Learning Functions: When Is Deep Better Than Shallow
Hrushikesh Mhaskar, Qianli Liao, Tomaso Poggio
TL;DR
This paper addresses whether depth provides a fundamental advantage for learning functions with compositional structure. By modeling deep nets as binary trees, it proves that deep architectures can match shallow accuracy for compositional targets with exponentially fewer parameters and smaller VC-dimension, supported by n-width arguments and optimality considerations. It extends the analysis to Gaussian networks and presents a general, scalable framework for hierarchical, shift-invariant computations, including a VC-dimension comparison that favors depth for the same approximation goals.
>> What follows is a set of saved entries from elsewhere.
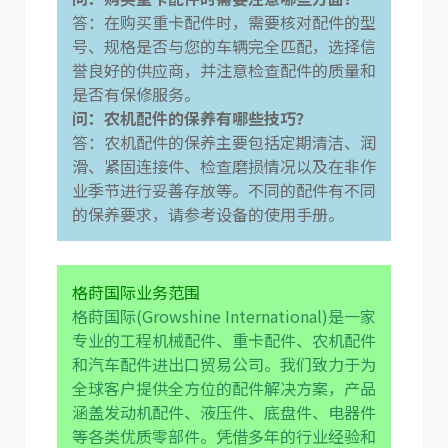
答：在购买重卡配件时，需要核对配件的型
号、规格是否与您的车辆完全匹配，选择信
誉良好的供应商，并注意检查配件的质量和
是否有保修服务。
问：农机配件的保养有哪些技巧？
答：农机配件的保养主要包括定期清洁、润
滑、紧固连接件、检查磨损情况以及在非作
业季节进行妥善存放等。不同的配件有不同
的保养要求，请参考设备的使用手册。
格莳国际业务范围
格莳国际(Growshine International)是一家
专业的工程机械配件、重卡配件、农机配件
和汽车配件进出口贸易公司。我们致力于为
全球客户提供全方位的配件解决方案，产品
涵盖发动机配件、液压件、底盘件、电器件
等各类优质零部件。凭借多年的行业经验和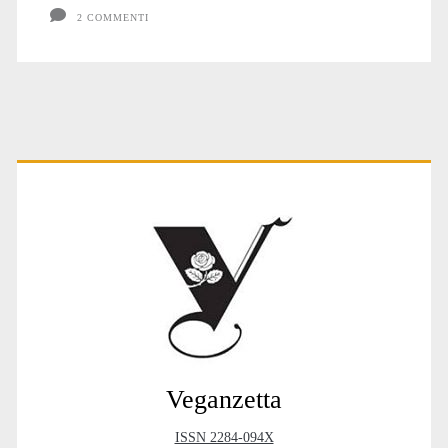
2 COMMENTI
Primary
Sidebar
Veganzetta
ISSN 2284-094X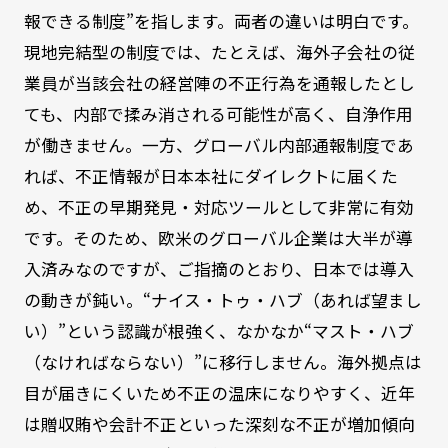
報できる制度”を指します。両者の違いは明白です。
現地完結型の制度では、たとえば、海外子会社の従
業員が当該会社の経営陣の不正行為を通報したとし
ても、内部で揉み消される可能性が高く、自浄作用
が働きません。一方、グローバル内部通報制度であ
れば、不正情報が日本本社にダイレクトに届くた
め、不正の早期発見・対応ツールとして非常に有効
です。そのため、欧米のグローバル企業は大半が導
入済みなのですが、ご指摘のとおり、日本では導入
の動きが鈍い。“ナイス・トゥ・ハブ（あれば望まし
い）”という認識が根強く、なかなか“マスト・ハブ
（なければならない）”に移行しません。海外拠点は
目が届きにくいため不正の温床になりやすく、近年
は贈収賄や会計不正といった深刻な不正が増加傾向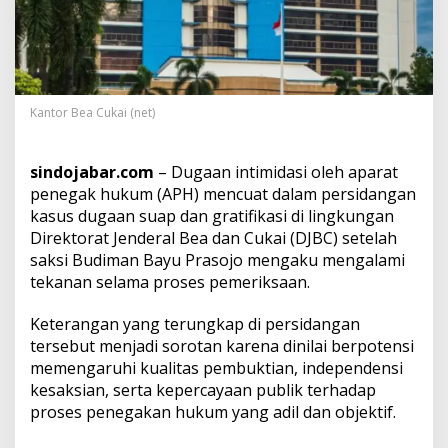
a
i
D
i
w
a
Kantor Bea Cukai (net)
r
n
a
sindojabar.com
– Dugaan intimidasi oleh aparat
i
penegak hukum (APH) mencuat dalam persidangan
D
u
kasus dugaan suap dan gratifikasi di lingkungan
g
Direktorat Jenderal Bea dan Cukai (DJBC) setelah
a
saksi Budiman Bayu Prasojo mengaku mengalami
a
tekanan selama proses pemeriksaan.
n
I
n
Keterangan yang terungkap di persidangan
t
tersebut menjadi sorotan karena dinilai berpotensi
i
memengaruhi kualitas pembuktian, independensi
m
kesaksian, serta kepercayaan publik terhadap
i
d
proses penegakan hukum yang adil dan objektif.
a
s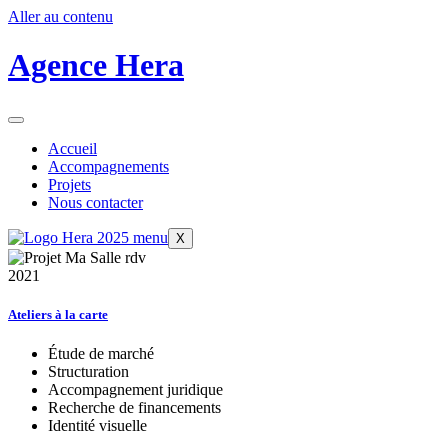
Aller au contenu
Agence Hera
Accueil
Accompagnements
Projets
Nous contacter
X
2021
Ateliers à la carte
Étude de marché
Structuration
Accompagnement juridique
Recherche de financements
Identité visuelle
The results offer a rigorous explanation for the empirical success of deep, multi-scale architectures such as CNNs and ResNets, and provide guidance on when depth is beneficial versus when it is not.
Abstract
While the universal approximation property holds both for hierarchical and shallow networks, we prove that deep (hierarchical) networks can approximate the class of compositional functions with the same accuracy as shallow networks but with exponentially lower number of training parameters as well as VC-dimension. This theorem settles an old conjecture by Bengio on the role of depth in networks. We then define a general class of scalable, shift-invariant algorithms to show a simple and natural set of requirements that justify deep convolutional networks.